* Exercise material
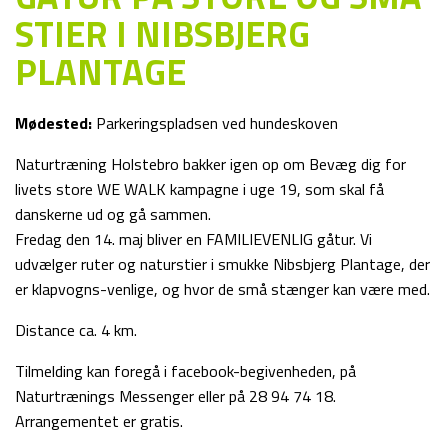
STIER I NIBSBJERG
PLANTAGE
Mødested:
Parkeringspladsen ved hundeskoven
Naturtræning Holstebro bakker igen op om Bevæg dig for
livets store WE WALK kampagne i uge 19, som skal få
danskerne ud og gå sammen.
Fredag den 14. maj bliver en FAMILIEVENLIG gåtur. Vi
udvælger ruter og naturstier i smukke Nibsbjerg Plantage, der
er klapvogns-venlige, og hvor de små stænger kan være med.
Distance ca. 4 km.
Tilmelding kan foregå i facebook-begivenheden, på
Naturtrænings Messenger eller på 28 94 74 18.
Arrangementet er gratis.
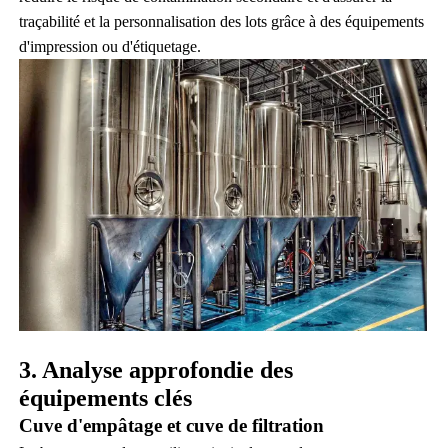
traçabilité et la personnalisation des lots grâce à des équipements
d'impression ou d'étiquetage.
3. Analyse approfondie des
équipements clés
Cuve d'empâtage et cuve de filtration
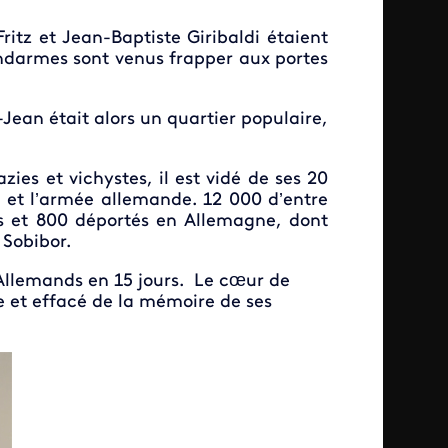
tz et Jean-Baptiste Giribaldi étaient
endarmes sont venus frapper aux portes
-Jean était alors un quartier populaire,
zies et vichystes, il est vidé de ses 20
e et l’armée allemande. 12 000 d’entre
s et 800 déportés en Allemagne, dont
 Sobibor.
 Allemands en 15 jours. Le cœur de
te et effacé de la mémoire de ses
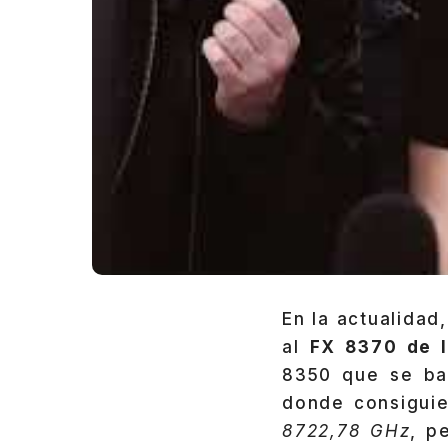
En la actualidad
al
FX 8370 de 
8350 que se bas
donde consiguie
8722,78 GHz
, p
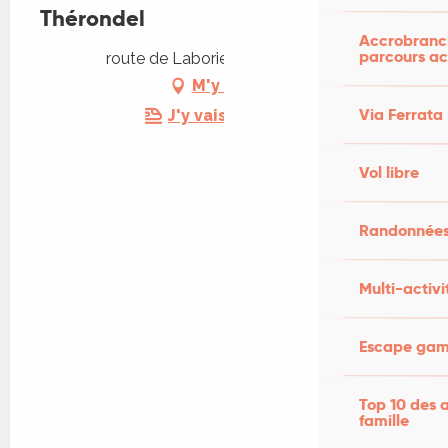
Thérondel
Accrobranch
parcours ac
route de Laborie, 46200 Lanzac
M'y rendre
Via Ferrata
J'y vais en train !
Vol libre
Randonnées
Multi-activi
Escape game
Top 10 des a
famille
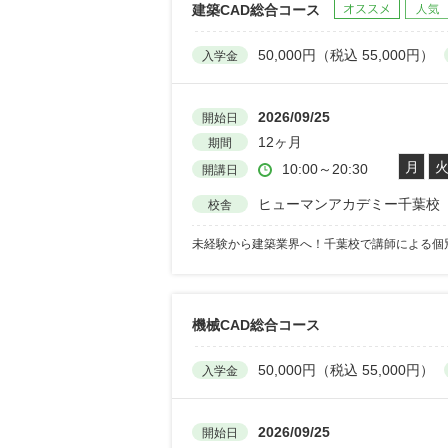
建築CAD総合コース
50,000円（税込 55,000円）
入学金
2026/09/25
開始日
12ヶ月
期間
月
10:00～20:30
開講日
ヒューマンアカデミー千葉校
校舎
未経験から建築業界へ！千葉校で講師による個
機械CAD総合コース
50,000円（税込 55,000円）
入学金
2026/09/25
開始日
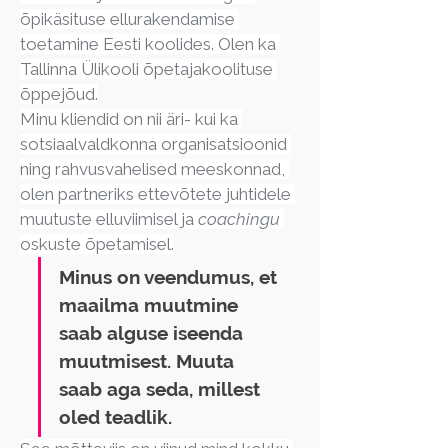
õpikäsituse ellurakendamise 
toetamine Eesti koolides. Olen ka 
Tallinna Ülikooli õpetajakoolituse 
õppejõud.
Minu kliendid on nii äri- kui ka 
sotsiaalvaldkonna organisatsioonid 
ning rahvusvahelised meeskonnad, 
olen partneriks ettevõtete juhtidele 
muutuste elluviimisel ja 
coachingu
oskuste õpetamisel.
Minus on veendumus, et 
maailma muutmine 
saab alguse iseenda 
muutmisest. Muuta 
saab aga seda, millest 
oled teadlik. 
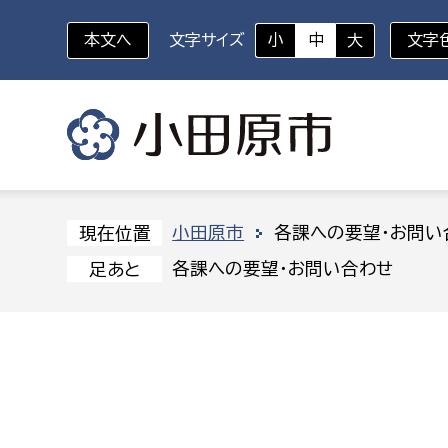
本文へ
文字サイズ
小
中
大
文字
いざというときに
対象者を選択
組織から探す
小田原市
各課への要望・お問い
現在位置
各課への要望・お問い合わせ
足あと
部に属さない室
企画部
新生児・乳幼児
休日救急外来
防
秘書室
企画政
幼稚園児・保育園児
広報広聴室
財政課
コンプライアンス推進室
資産マ
小・中学生
デジタ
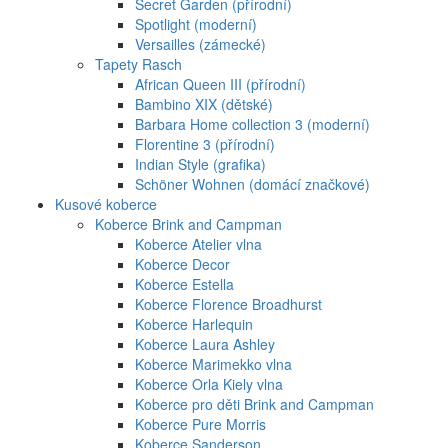
Secret Garden (přírodní)
Spotlight (moderní)
Versailles (zámecké)
Tapety Rasch
African Queen III (přírodní)
Bambino XIX (dětské)
Barbara Home collection 3 (moderní)
Florentine 3 (přírodní)
Indian Style (grafika)
Schöner Wohnen (domácí značkové)
Kusové koberce
Koberce Brink and Campman
Koberce Atelier vlna
Koberce Decor
Koberce Estella
Koberce Florence Broadhurst
Koberce Harlequin
Koberce Laura Ashley
Koberce Marimekko vlna
Koberce Orla Kiely vlna
Koberce pro děti Brink and Campman
Koberce Pure Morris
Koberce Sanderson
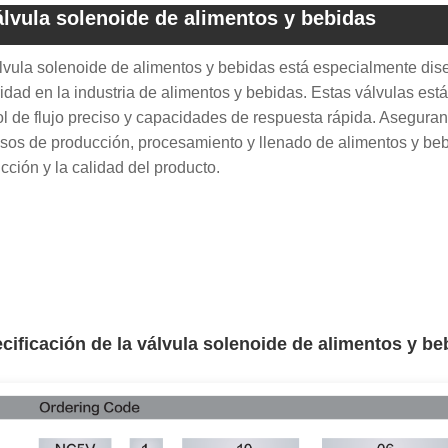
lvula solenoide de alimentos y bebidas
lvula solenoide de alimentos y bebidas está especialmente dise
idad en la industria de alimentos y bebidas. Estas válvulas est
ol de flujo preciso y capacidades de respuesta rápida. Aseguran
sos de producción, procesamiento y llenado de alimentos y beb
cción y la calidad del producto.
cificación de la válvula solenoide de alimentos y b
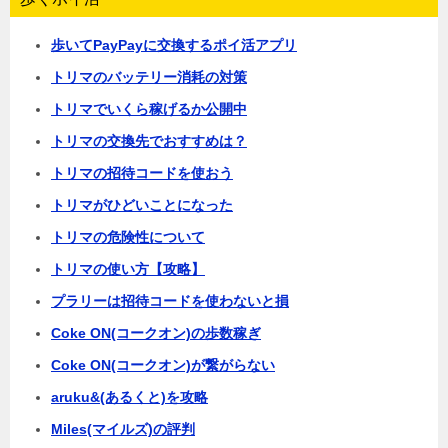
歩いてPayPayに交換するポイ活アプリ
トリマのバッテリー消耗の対策
トリマでいくら稼げるか公開中
トリマの交換先でおすすめは？
トリマの招待コードを使おう
トリマがひどいことになった
トリマの危険性について
トリマの使い方【攻略】
プラリーは招待コードを使わないと損
Coke ON(コークオン)の歩数稼ぎ
Coke ON(コークオン)が繋がらない
aruku&(あるくと)を攻略
Miles(マイルズ)の評判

* Work task
Working from the listing above, pick out every line that has "alimentos" and copy it.

* Exercise solution
lvula solenoide de alimentos y bebidas
lvula solenoide de alimentos y bebidas está especialmente dise
idad en la industria de alimentos y bebidas. Estas válvulas est
sos de producción, procesamiento y llenado de alimentos y beb
cificación de la válvula solenoide de alimentos y b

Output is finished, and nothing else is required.